In stud (and sometimes Hold’em), the dealing of a round of cards, usually preceded by its number, as third street, fifth street, and so on.

Super-bluff

This is a successful bluff against the holder of a strong hand. For example, I have a pat 7-4 in no-limit lowball. You and I both have a lot of chips. Someone opens for $4, I raise $40, and you come in cold behind me. The first player does not call. After the draw, I bet $80. With only a momentary hesitation, you raise $200. I think you must have been slow-playing (see slow-play) a monster, and fold for the raise. You chuckle, and show a flash of paint in your hand as you muck it. You have just run a super-bluff.

Time!

1. A request by a player for more time to contemplate his action. In some clubs, unless a player calls time, others may act behind him, and if they do, his hand may become dead.

2. The verbal request by a house employee for the players to pay their time.

Treedlededee

Three cards, please. This is heard at the time of the draw in a draw poker game.

Turn

This is the fourth community card that is dealt in Texas Hold’em and Omaha.

Tx

This is shorthand for thanks.

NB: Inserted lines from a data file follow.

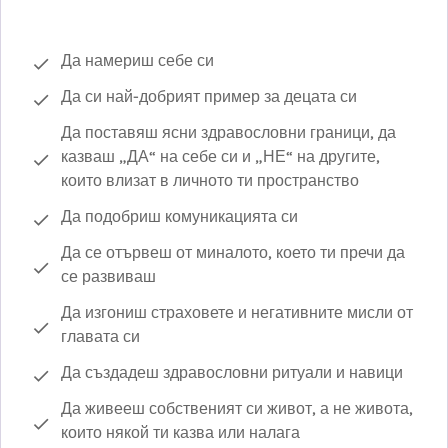
Да намериш себе си
Да си най-добрият пример за децата си
Да поставяш ясни здравословни граници, да
казваш „ДА“ на себе си и „НЕ“ на другите,
които влизат в личното ти пространство
Да подобриш комуникацията си
Да се отървеш от миналото, което ти пречи да
се развиваш
Да изгониш страховете и негативните мисли от
главата си
Да създадеш здравословни ритуали и навици
Да живееш собственият си живот, а не живота,
които някой ти казва или налага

Used in the chat facility while playing poker in an online card room. Usually typed in response to Nh.

Ty

This is shorthand for thank you. Used in the chat facility while playing poker in an online card room. Usually typed in response to Nh.

Tyvm

This is shorthand for thank you very much. Used in the chat facility while playing poker in an online card room.

Up

1. Winning. How much you up?

2. In high poker, two pair, when referring only to the higher pair.

Ups

In high (draw, usually), the top pair in a two-pair hand. If two players have two pair, one might say, what are your ups? Wanting to know whether the other has, for example, aces up or kings up.

Up scope!

I raise.

Upstairs!

I raise.

Up the slope!

I raise.

Yo

Yoleven.

Yoleven

11, in respect to the size of a bet. Probably comes from craps dealers who pronounce the word clearly, loudly, and distinctly to distinguish amid all the casino noise from the similar sounding seven. Often they drag it out to eeyoleven, and this is sometimes shortened to eeyo, also yo.

Z-game

This is the smallest game in a card room or casino, the opposite of A-game.

Zombie

A poker player with no poker tell, one who has a poker face, shows no emotion, and otherwise exhibits no behavior to give away his holdings.

Zuke

Toke. This term is generally used only by dealers.